Third Party & Independents Archives

Kinky Politics

Author and singer Kinky Friedman has announced his candidacy for Governor of Texas in 2006. While I find no cause for concern in his platform, which focuses on education and judicial reform, and I appreciate the levity he brings to the table, are third parties doomed to only get media coverage if they can run a ‘gag’ candidate? Third parties have a tough time competing beyond the State Legislature level anywhere.

There are notable exceptions of course, but for the most part a lack of funds and a complete lack of interest on the part of the media prevent us from being able to reach a substantial audience. While money is a big issue, the media and the district boundaries probably have a far greater effect on third party candidates for any office.

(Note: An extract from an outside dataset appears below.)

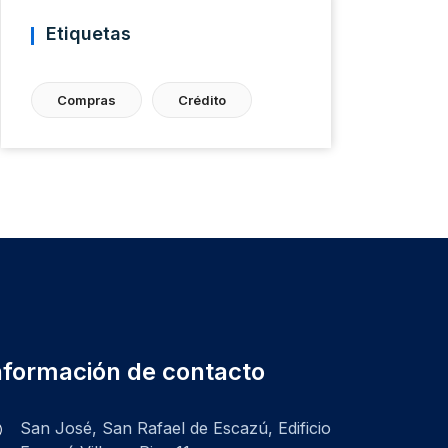
Etiquetas
Compras
Crédito
nformación de contacto
San José, San Rafael de Escazú, Edificio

Unless the candidate already has a high name recognition factor, they will be completely ignored by the media. Even the local TV stations and newspapers will only cover the Democrat and Republican candidates in most districts. In St. Louis we have neighborhood papers as well as the daily ones and even at that very local oriented level, where candidates can actually speak to every single voter in the course of a campaign, the neighborhood papers ignore third parties. Without media coverage, candidates cannot reach outside the already committed base.

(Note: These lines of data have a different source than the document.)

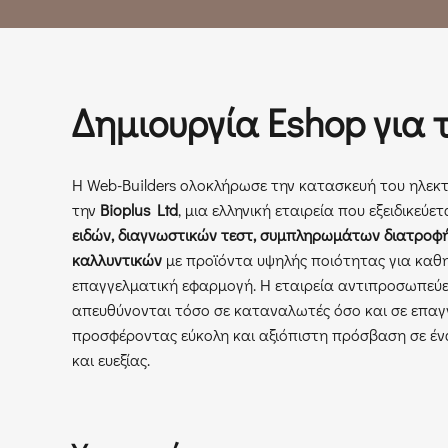
Δημιουργία Eshop για τ
Η Web-Builders ολοκλήρωσε την κατασκευή του ηλεκ
την
Bioplus Ltd
, μια ελληνική εταιρεία που εξειδικεύε
ειδών, διαγνωστικών τεστ, συμπληρωμάτων διατροφής
καλλυντικών
με προϊόντα υψηλής ποιότητας για καθη
επαγγελματική εφαρμογή. Η εταιρεία αντιπροσωπεύε
απευθύνονται τόσο σε καταναλωτές όσο και σε επαγγ
προσφέροντας εύκολη και αξιόπιστη πρόσβαση σε έν
και ευεξίας.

The other major factor that is changing the dynamics of local and state elections is district boundaries. Gerrymandering by both Democrats and Republicans attempts to create as many "safe" districts as possible. Which means if you support anyone other than the party in power, then your vote likely is wasted? Again, in St Louis City the Republicans don't even bother running anyone in a lot of the wards. In many parts of the country, the Democrats don't bother running anyone in "safe" Republican areas. With that being the case, what chance do third parties have? In Friedman's case, even he admits that since Texas has been gerrymandered so wildly there is pretty much zero chance of any non-Republican ever winning a state level office there again.

How do we get our message out when the duopoly is doing everything in their power to retain and consolidate their power? The very idea of "safe" districts is fundamentally undemocratic. And yet it is becoming more and more the norm. Fewer than 5 percent of Congressional races in 2004 had any level of risk to the incumbent at all. The media goes out of their way to not cover these sorts of problems and tries to deny they exist when they have to address them. I don't have any answers; I want to know what ideas you might have on how to deal with these problems.